CRDTs offer 'Strong Eventual Consistency': a flavor of eventual consistency that ensures conflicts can be merged automatically to produce a value that is guaranteed to be correct/consistent. CRDTs can be implemented as both state-based (Cv) and operation-based (Cm) (Shapiro et al, 2011), although developers will typically opt for the most suitable route given their requirements. CvRDT is arguably a more complex subject and is hence the main topic of this article.
State-based mechanisms (CvRDTs) are simple to reason about, since all necessary information is captured by the state... However, sending state may be inefficient for large objects. (Shapiro et al, 2011)
A single CvRDT object represents an immutable revision of a potentially distributed mutable object. A set of CvRDT objects can be ordered into a join-semilattice to represent the causal order of those revisions.

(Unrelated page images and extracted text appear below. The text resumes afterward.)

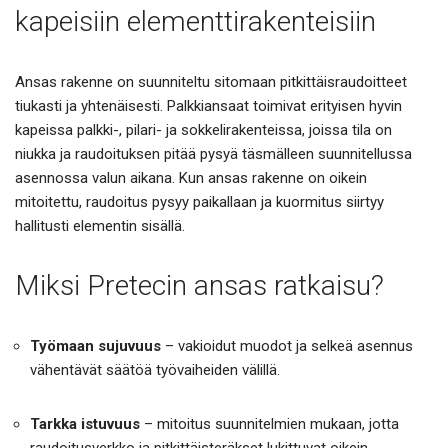
kapeisiin elementtirakenteisiin
Ansas rakenne on suunniteltu sitomaan pitkittäisraudoitteet
tiukasti ja yhtenäisesti. Palkkiansaat toimivat erityisen hyvin
kapeissa palkki-, pilari- ja sokkelirakenteissa, joissa tila on
niukka ja raudoituksen pitää pysyä täsmälleen suunnitellussa
asennossa valun aikana. Kun ansas rakenne on oikein
mitoitettu, raudoitus pysyy paikallaan ja kuormitus siirtyy
hallitusti elementin sisällä.
Miksi Pretecin ansas ratkaisu?
Työmaan sujuvuus
– vakioidut muodot ja selkeä asennus
vähentävät säätöä työvaiheiden välillä.
Tarkka istuvuus
– mitoitus suunnitelmien mukaan, jotta
raudoitusverkko ja pitkittäisteräkset lukittuvat oikein.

For this to work, the CvRDT must be designed such that:
-
Updates to the CvRDT are monotonic: new values must always appear greater than before, or always less than before, if different from the original at all.
-
Conflicting updates must produce new values which are 'siblings' to one-another (that is, both new values are 'greater than' the original value, but neither is greater than the other). We define 'conflicting updates' as being several updates based on the same original value, where the updates represent either:
-
Non-idempotent operations (operations which must always be recorded, and cannot be conflated / erased from history, e.g. "plus 1"), or...
-
Operations that set different values into the same variable (e.g. "a=1" and "a=2") - thus causing contention.
-
-
A resolution must always exist that allows any number of siblings to be merged into a new 'resolution' value, where that value is greater than each of those siblings. This is equivalent to saying that a monotonic update must exist for all siblings that can produce the same common value.

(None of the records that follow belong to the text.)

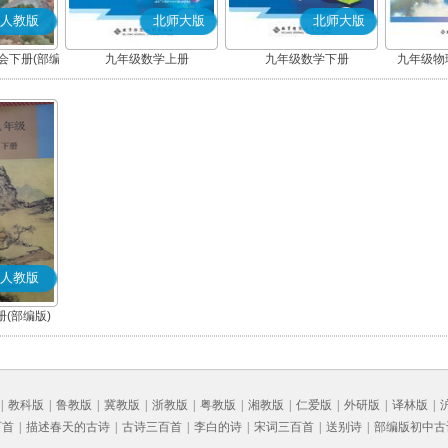
人教版
北师大版
北师大版
会下册(部编
九年级数学上册
九年级数学下册
九年级物理
人教版
(部编版)
|
教科版
|
鲁教版
|
冀教版
|
浙教版
|
粤教版
|
湘教版
|
仁爱版
|
外研版
|
译林版
|
百首
|
描述春天的古诗
|
古诗三百首
|
李白的诗
|
宋词三百首
|
送别诗
|
部编版初中古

Given these 3 constraints, a CvRDT can be designed that allows distributed and uncoordinated updates to some shared state, whereby the shared state will automatically converge when each node synchronizes - aka strong eventual consistency.
A join-semilattice can be thought of as an "upside down tree": a graph that converges in on a single ascendant (as opposed to a single descendant / root). This single ascendant is known as the 'least upper bound' (LUB). This contrasts a meet-semilattice, which can be pictured as a regular tree, where the root is the greatest lower bound (GLB).

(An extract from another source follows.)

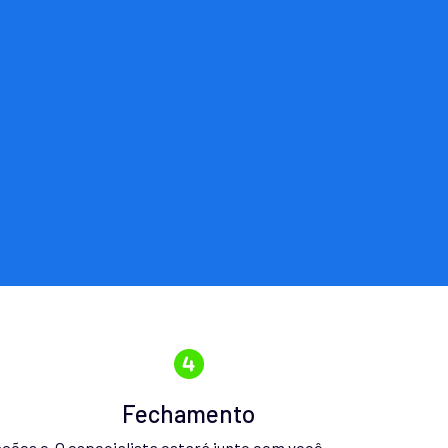
Fechamento
ações e
O especialista estará junto com você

More accurately, the join-semilattice exhibits a single maximal value (LUB), whereas the meet-semilattice exhibits a single minimal value (GLB). The maximal value is a superset of all values in the graph, whereas the minimal value is a subset of all values. A complete-lattice has both, forming a diamond-shaped graph. Centralised version control systems like TFS are examples of a complete-lattice, as they support merging (so always converge to a LUB) and also originate from a single shared state (a GLB). For systems which don't impose the last constraint there's only the LUB, hence we have a join-semilattice. Such systems can only guarantee two-way merging, since a shared ancestor is not definite.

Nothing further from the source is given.